In addition to accessing data stored on the AISdb server, you can download open-source AIS data or import your datasets for processing and analysis using AISdb. This tutorial guides you through downloading AIS data from popular websites, creating SQLite and PostgreSQL databases compatible with AISdb, and establishing database connections. We provide two examples: Downloading and Processing Individual Files, which demonstrates working with small data samples and creating an SQLite database, and Pipeline for Bulk File Downloads and Database Integration, which outlines our approach to handling multiple data file downloads and creating a PostgreSQL database.

Data Source

The U.S. vessel traffic data across user-defined geographies and periods are available at MarineCadastre. This resource offers comprehensive AIS data that can be accessed for various maritime analysis purposes. We can tailor the dataset based on research needs by selecting specific regions and timeframes.

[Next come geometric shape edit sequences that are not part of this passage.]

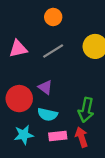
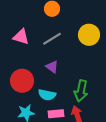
pink triangle: (18, 49) -> (21, 37), turned 30
purple triangle: (45, 87) -> (52, 67), moved

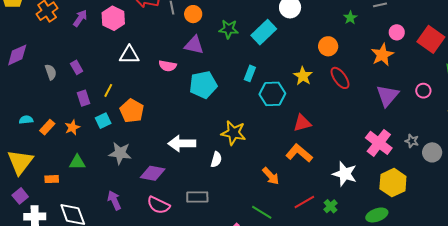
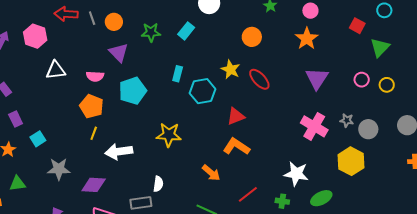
cyan rectangle: (264, 32) -> (186, 31), size x0.7
pink circle: (397, 32) -> (310, 11), moved
red square: (431, 39) -> (357, 26), moved, size x0.6
purple triangle: (194, 45) -> (119, 52), turned 40
red ellipse: (340, 78) -> (259, 79), moved
yellow line: (108, 90) -> (94, 133), moved
pink circle: (423, 91) -> (362, 80), moved
orange pentagon: (132, 111) -> (92, 106), moved
white semicircle: (216, 159) -> (158, 184), moved
white star: (345, 174) -> (296, 174), moved
yellow hexagon: (393, 183) -> (351, 161), moved
green cross: (331, 206) -> (282, 201), moved, turned -32

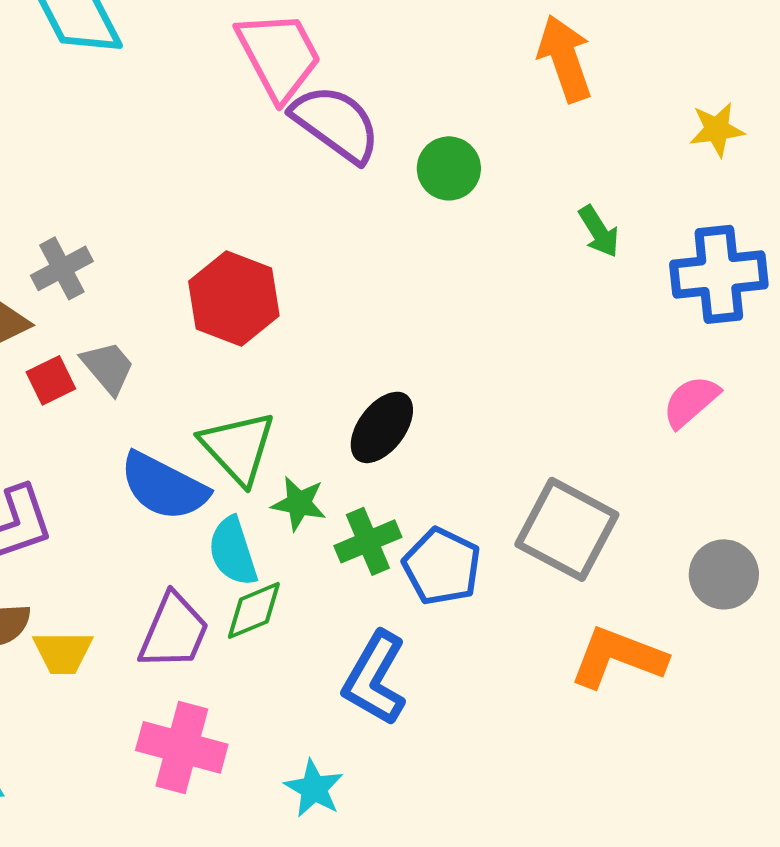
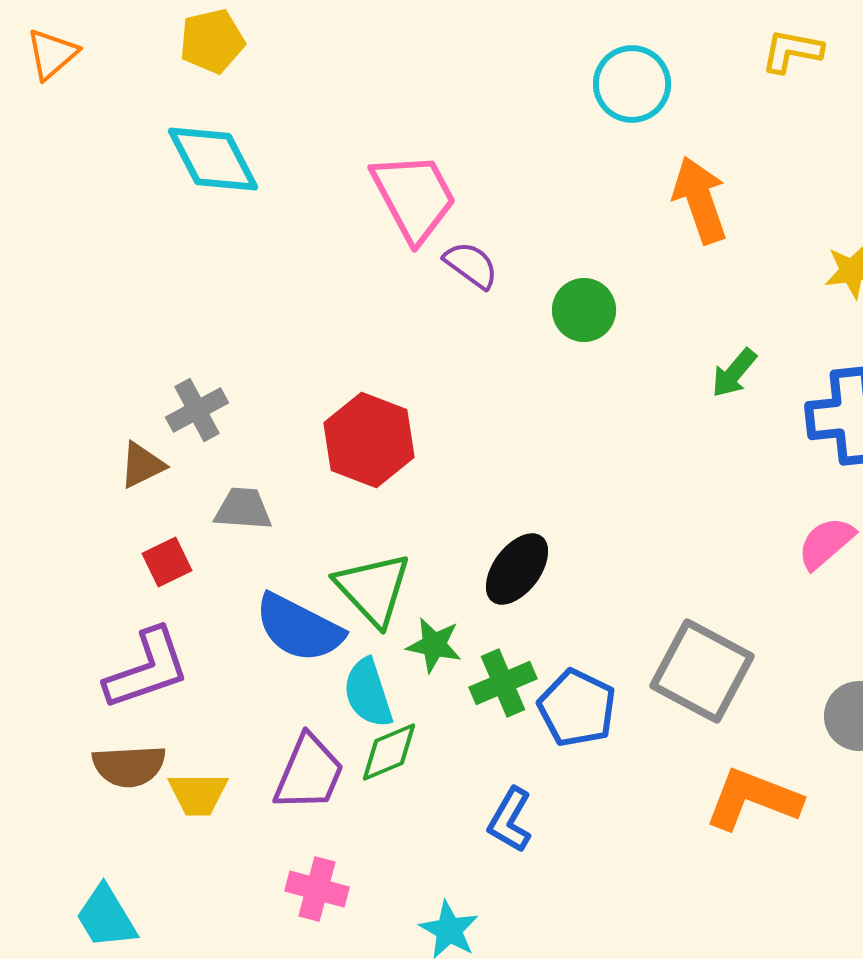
purple semicircle: (336, 123) -> (471, 265), size x0.6
green arrow: (599, 231) -> (734, 373), turned 72
gray trapezoid: (108, 367) -> (243, 509), turned -46
red square: (51, 380) -> (167, 562), moved
blue L-shape: (375, 678) -> (510, 820), size x0.7
pink cross: (182, 747) -> (317, 889), size x0.7

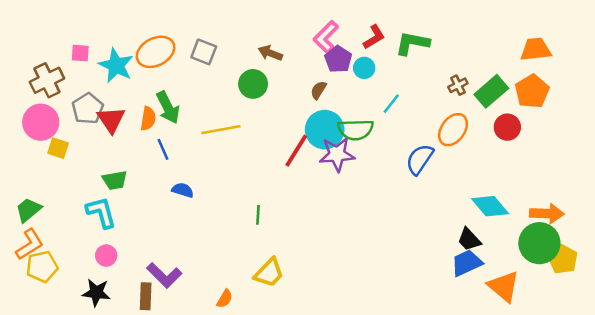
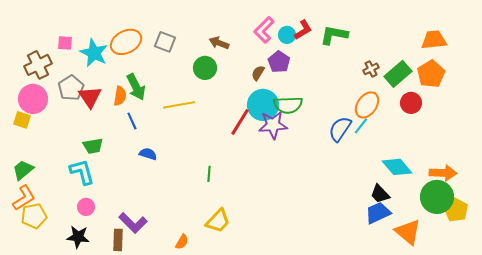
purple pentagon: (338, 59) -> (279, 62), moved
cyan circle: (364, 68) -> (287, 35), moved
cyan line: (391, 104) -> (361, 126), moved
yellow square: (58, 148) -> (22, 120), moved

Downloading and Processing Individual Files

In the following example, we will show how to download and process a single data file and import the data to a newly created SQLite database.

First, download the AIS data of the day using the curl command:

curl -o ./data/AIS_2020_01_01.zip https://coast.noaa.gov/htdata/CMSP/AISDataHandler/2020/AIS_2020_01_01.zip

Then, extract the downloaded ZIP file to a specific path:

unzip ./data/AIS_2020_01_01.zip -d ./data/

We will look into the number of columns in the downloaded CSV file.

import pandas as pd

# Read CSV file in pandas dataframe
df_ = pd.read_csv("./data/AIS_2020_01_01.csv", parse_dates=["BaseDateTime"])

print(df_.columns)
Index(['MMSI', 'BaseDateTime', 'LAT', 'LON', 'SOG', 'COG', 'Heading',
       'VesselName', 'IMO', 'CallSign', 'VesselType', 'Status',
       'Length', 'Width', 'Draft', 'Cargo', 'TransceiverClass'],
      dtype='object')

The required columns for AISdb have specific names and may differ from the imported dataset. Therefore, let's define the exact list of columns needed.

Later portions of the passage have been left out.